Le 4 juillet 2006, un incendie démarre sur un bac contenant environ 1 000 m³ de soufre liquide, au cœur du complexe de production Millennium Chemicals, filiale du groupe Lyondell. Implantée dans le port du Havre depuis 1957, l’usine de production de dioxyde de titane et d’acide sulfurique, classée Seveso 2, occupe une superficie de 33 ha et emploie 320 personnes. Elle est délimitée au nord par un bassin et au sud par un important axe routier desservant le port. Les premières zones urbanisées sont à environ 1 km.
L’activité de production de dioxyde de titane occupe sensiblement les deux tiers de la superficie, la production d’acide sulfurique le tiers restant, à l’ouest. C’est en bordure de cette zone, près de l’atelier « acide sulfurique », et à une soixantaine de mètres du mur d’enceinte, que se dresse le bac de soufre, isotherme et calorifugé, d’une capacité de 14 500 t (28 m de diamètre par 14 de hauteur). Le bac est en acier avec un toit supporté par une ossature de poutres métalliques internes convergeant vers un évent central. Les abords des installations sont bien dégagés, permettant l’approche aisée des engins de secours.
En ce début d’après-midi, un gros orage s’éloigne, sans être parvenu à abaisser la température étouffante qui sévit sur l’agglomération havraise (30 °C environ). Sur le site, la sirène d’alerte succède aux coups de tonnerre. Dans la salle de contrôle, un opérateur vient de détecter une élévation anormale de température sur le bac de soufre.
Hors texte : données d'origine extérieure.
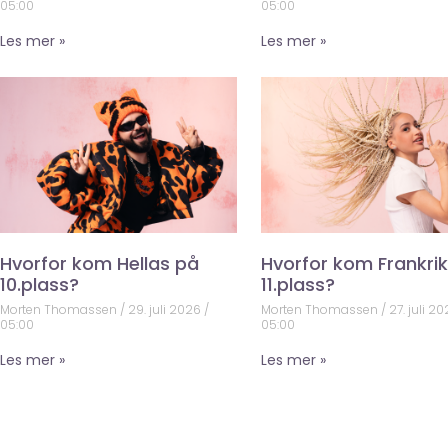
05:00
05:00
Les mer »
Les mer »
Hvorfor kom Hellas på
Hvorfor kom Frankri
10.plass?
11.plass?
Morten Thomassen
29. juli 2026
Morten Thomassen
27. juli 2
05:00
05:00
Les mer »
Les mer »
La caméra vidéo détecte une émission de fumée
La caméra vidéo placée sur le toit du bac, au niveau de son évent, permet de distinguer une émission de fumée. Rapidement, l’équipe de seconde intervention se présente sur les lieux et établit deux lances en refroidissement de la jupe du bac. Haut de 14 m (pratiquement 4 étages), le réservoir ne contient plus qu’une hauteur de 1,20 m de soufre liquide. Outre l’action de refroidissement, il faut tenter de diluer les vapeurs soufrées malodorantes qui s’échappent par l’évent. Mais la portée des premières lances établies ne le permet pas.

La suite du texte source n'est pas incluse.